The Single-Stripe Co-Extruded Tubing (LJG-004) is a medical plastic component used in fluid transfer in IV and disposable assemblies. It provides a secure, single-use connection in the fluid path and is molded from medical PVC. Baixin Bio supplies it in standard form and with OEM/ODM customization.

Definition

A single-stripe co-extruded tubing is one of the small standardized parts that make a medical fluid path work. Its job is to connect, seal or control flow between two segments of a line, and it is manufactured from device-qualified plastics for reliable single-use performance.

Because the part sits directly in the fluid path, three things matter most: a dependable seal, dimensional consistency from part to part, and a material that is compatible with the fluid and the chosen sterilization method.

Seen in context, the component is one link in a chain. A complete single-use set joins several molded parts into one continuous fluid path, and each junction has to seal and hold. Because the interfaces are standardized, an assembler can combine catalog parts with confidence rather than designing every joint from scratch.

About This Component

The Single-Stripe Co-Extruded Tubing is supplied as a single-use molded part for fluid transfer in IV and disposable assemblies. Its interface follows standard conventions so it mates predictably with compatible components, and it is produced in medical PVC by default, with other medical-grade resins available on request.
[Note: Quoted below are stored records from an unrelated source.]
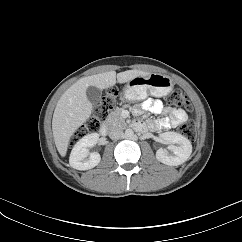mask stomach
I'll return each mask as SVG.
<instances>
[{"label":"stomach","mask_w":242,"mask_h":242,"mask_svg":"<svg viewBox=\"0 0 242 242\" xmlns=\"http://www.w3.org/2000/svg\"><path fill=\"white\" fill-rule=\"evenodd\" d=\"M174 87L173 80L163 74L151 73L148 76H136L125 86L124 98L128 101L145 99L150 93L152 96L163 97L168 95Z\"/></svg>","instance_id":"1"}]
</instances>
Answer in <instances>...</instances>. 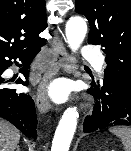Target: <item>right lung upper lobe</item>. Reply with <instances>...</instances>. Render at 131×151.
I'll list each match as a JSON object with an SVG mask.
<instances>
[{
  "label": "right lung upper lobe",
  "instance_id": "obj_1",
  "mask_svg": "<svg viewBox=\"0 0 131 151\" xmlns=\"http://www.w3.org/2000/svg\"><path fill=\"white\" fill-rule=\"evenodd\" d=\"M46 28L45 0H0V54L43 46Z\"/></svg>",
  "mask_w": 131,
  "mask_h": 151
}]
</instances>
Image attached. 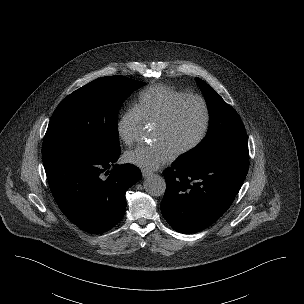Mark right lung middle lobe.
I'll return each mask as SVG.
<instances>
[{
	"label": "right lung middle lobe",
	"instance_id": "right-lung-middle-lobe-1",
	"mask_svg": "<svg viewBox=\"0 0 304 304\" xmlns=\"http://www.w3.org/2000/svg\"><path fill=\"white\" fill-rule=\"evenodd\" d=\"M144 82L123 76L96 79L68 95L54 111L42 157L65 152L120 153L117 117L123 101Z\"/></svg>",
	"mask_w": 304,
	"mask_h": 304
}]
</instances>
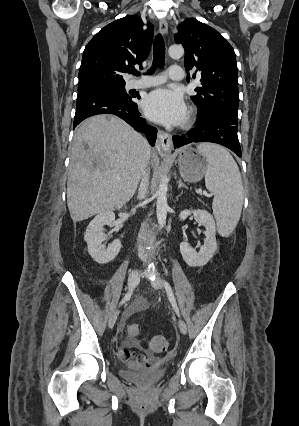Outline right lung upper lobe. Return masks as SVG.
<instances>
[{
    "mask_svg": "<svg viewBox=\"0 0 299 426\" xmlns=\"http://www.w3.org/2000/svg\"><path fill=\"white\" fill-rule=\"evenodd\" d=\"M143 26L140 17L126 16L102 28L85 47L78 87L125 84L123 74L149 55L153 26Z\"/></svg>",
    "mask_w": 299,
    "mask_h": 426,
    "instance_id": "cb5924a9",
    "label": "right lung upper lobe"
}]
</instances>
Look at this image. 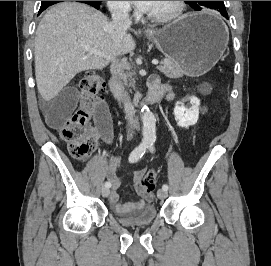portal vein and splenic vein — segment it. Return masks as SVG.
I'll use <instances>...</instances> for the list:
<instances>
[{"mask_svg":"<svg viewBox=\"0 0 271 266\" xmlns=\"http://www.w3.org/2000/svg\"><path fill=\"white\" fill-rule=\"evenodd\" d=\"M83 48L86 51H88L89 53H91V54H95V55H98L100 57H105L106 56L102 51H99L96 48L89 47V46H83ZM108 58L111 59V57H108ZM152 64L156 66V65L159 64V61L158 60H152Z\"/></svg>","mask_w":271,"mask_h":266,"instance_id":"portal-vein-and-splenic-vein-1","label":"portal vein and splenic vein"}]
</instances>
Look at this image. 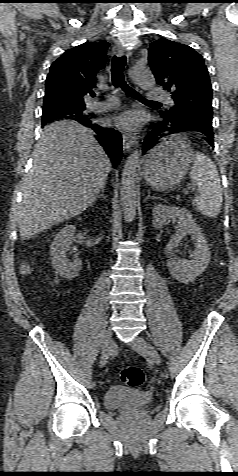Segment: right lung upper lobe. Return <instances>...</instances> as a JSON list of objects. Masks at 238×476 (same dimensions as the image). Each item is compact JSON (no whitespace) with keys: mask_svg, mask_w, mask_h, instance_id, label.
<instances>
[{"mask_svg":"<svg viewBox=\"0 0 238 476\" xmlns=\"http://www.w3.org/2000/svg\"><path fill=\"white\" fill-rule=\"evenodd\" d=\"M109 45L106 41L85 42L67 50L50 67L44 102L85 105L83 97L95 87Z\"/></svg>","mask_w":238,"mask_h":476,"instance_id":"obj_1","label":"right lung upper lobe"}]
</instances>
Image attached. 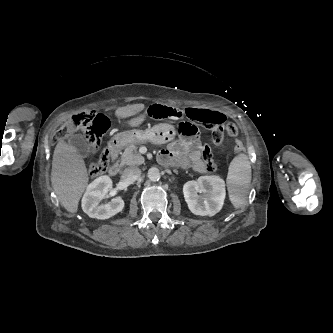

Like all Baixin Bio components, it can be customized for material, color, dimensions, packaging and assembly. For a precise specification — exact dimensions, tolerances, sterilization validation, packaging counts and minimum order quantity — request a drawing and samples through the inquiry form.

Key Advantages

For device assemblers specifying single-stripe co-extruded tubing, the benefits that matter most are reliability and repeatability:

  • Smooth fluid-contact surfaces for reliable connection
  • Available in multiple materials and colors
  • Supports OEM and ODM customization of dimensions and packaging
  • High-volume manufacturing with stable quality
  • Compatibility with common sterilization methods

In short, the component earns its place by being unremarkable in the best way: it fits, it seals, it is available, and it behaves the same every time, so engineering attention can go to the device rather than the fitting.

Common Applications

Typical applications for single-stripe co-extruded tubing span the disposable device landscape:

  • Irrigation sets
  • Disposable diagnostic devices
  • Syringe and pump connections
  • IV infusion sets

Across all of these uses, the underlying requirement is the same: a connection that is secure, leak-resistant and safe to make once and discard. That is why standardized, single-use molded components dominate the category — they remove variability from the most failure-prone part of a fluid path, the junction, and they let a device be assembled quickly and qualified as a unit.

How to Specify and Choose

Specifying the right part is mostly about matching a handful of variables to your assembly:

  • The connection standard the mating part uses (luer slip, luer lock or a specific ISO 80369 series)
  • The working pressure the junction must hold without leaking or separating
  • The fluid and its chemical compatibility with the candidate resin
  • The inner and outer diameters of the tubing the part bonds to
  • The sterilization method the finished device will undergo

Once these are defined, sample qualification against your own process is the last step before volume. If no catalog part matches, these same inputs drive a custom mold.

Industry Standards

Two standards questions dominate this category: connection geometry and sterilization. Connection geometry is increasingly defined by the ISO 80369 series, which separates applications so incompatible lines cannot mate; sterilization is handled by validated EO, gamma or steam autoclave processes matched to the resin and the device.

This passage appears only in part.